══ INFORMATION GIVEN ══
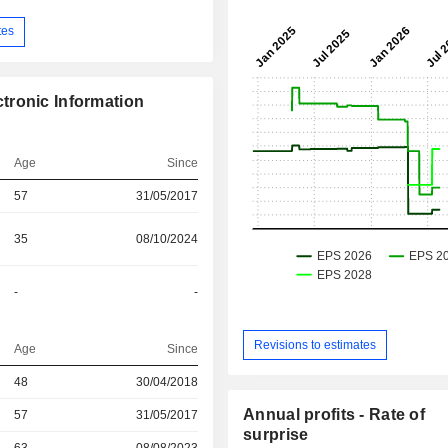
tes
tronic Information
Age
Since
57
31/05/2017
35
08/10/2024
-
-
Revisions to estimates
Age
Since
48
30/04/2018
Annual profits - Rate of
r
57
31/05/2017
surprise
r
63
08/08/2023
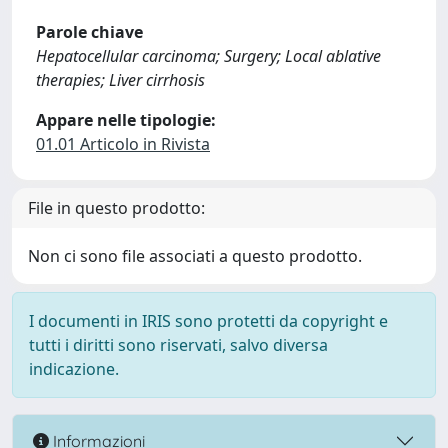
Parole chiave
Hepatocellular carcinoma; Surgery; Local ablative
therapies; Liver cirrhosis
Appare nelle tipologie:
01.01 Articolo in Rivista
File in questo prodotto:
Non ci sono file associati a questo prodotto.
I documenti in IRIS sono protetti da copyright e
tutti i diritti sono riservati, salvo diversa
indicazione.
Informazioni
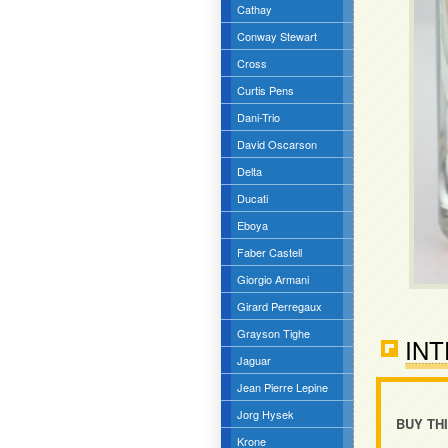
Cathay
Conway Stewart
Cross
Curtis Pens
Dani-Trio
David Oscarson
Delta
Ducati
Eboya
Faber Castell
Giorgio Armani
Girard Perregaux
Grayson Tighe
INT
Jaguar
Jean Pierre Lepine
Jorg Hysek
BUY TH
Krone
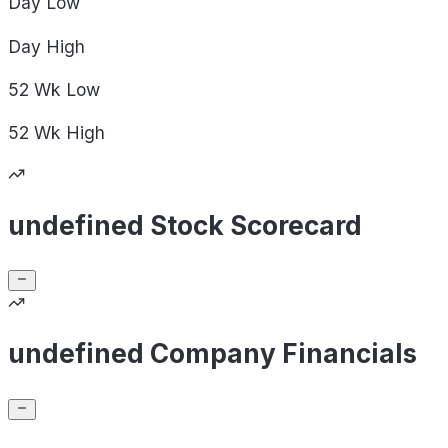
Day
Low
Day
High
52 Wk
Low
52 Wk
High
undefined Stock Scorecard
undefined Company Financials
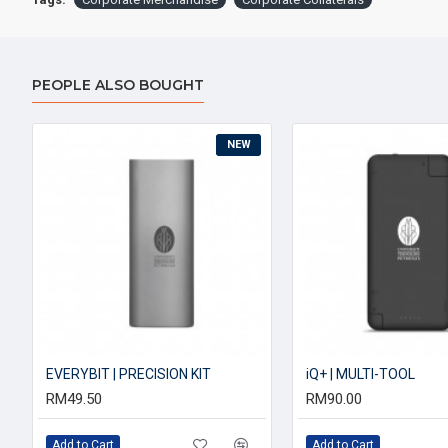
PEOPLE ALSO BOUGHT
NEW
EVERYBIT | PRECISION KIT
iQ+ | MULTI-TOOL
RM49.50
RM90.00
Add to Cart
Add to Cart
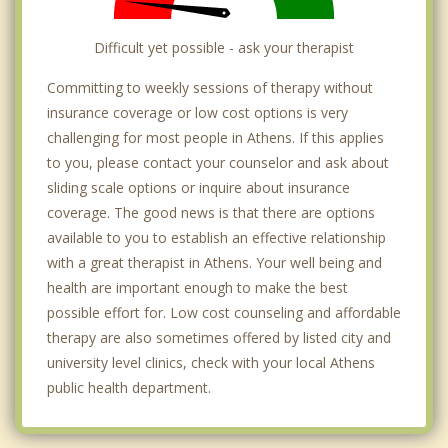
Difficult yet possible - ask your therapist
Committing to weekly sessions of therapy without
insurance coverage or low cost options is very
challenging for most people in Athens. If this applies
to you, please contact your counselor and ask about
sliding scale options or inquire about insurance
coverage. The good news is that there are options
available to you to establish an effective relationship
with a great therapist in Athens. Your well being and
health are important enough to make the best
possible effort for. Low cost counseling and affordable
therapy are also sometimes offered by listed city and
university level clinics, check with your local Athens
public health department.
═══
WORK TASK
Return exactly the line containing "File in questo" and every line after it, up to and including the final line of the entries above. Pictures stay out.

ANSWER TO THE EXERCISE
File in questo prodotto:
Non ci sono file associati a questo prodotto.
I documenti in IRIS sono protetti da copyright e
tutti i diritti sono riservati, salvo diversa
indicazione.
Informazioni
Cathay
Conway Stewart
Cross
Curtis Pens
Dani-Trio
David Oscarson
Delta
Ducati
Eboya
Faber Castell
Giorgio Armani
Girard Perregaux
Grayson Tighe
INT
Jaguar
Jean Pierre Lepine
Jorg Hysek
BUY TH
Krone
Day
Low
Day
High
52 Wk
Low
52 Wk
High
undefined Stock Scorecard
undefined Company Financials
PEOPLE ALSO BOUGHT
NEW
EVERYBIT | PRECISION KIT
iQ+ | MULTI-TOOL
RM49.50
RM90.00
Add to Cart
Add to Cart
Difficult yet possible - ask your therapist
Committing to weekly sessions of therapy without
insurance coverage or low cost options is very
challenging for most people in Athens. If this applies
to you, please contact your counselor and ask about
sliding scale options or inquire about insurance
coverage. The good news is that there are options
available to you to establish an effective relationship
with a great therapist in Athens. Your well being and
health are important enough to make the best
possible effort for. Low cost counseling and affordable
therapy are also sometimes offered by listed city and
university level clinics, check with your local Athens
public health department.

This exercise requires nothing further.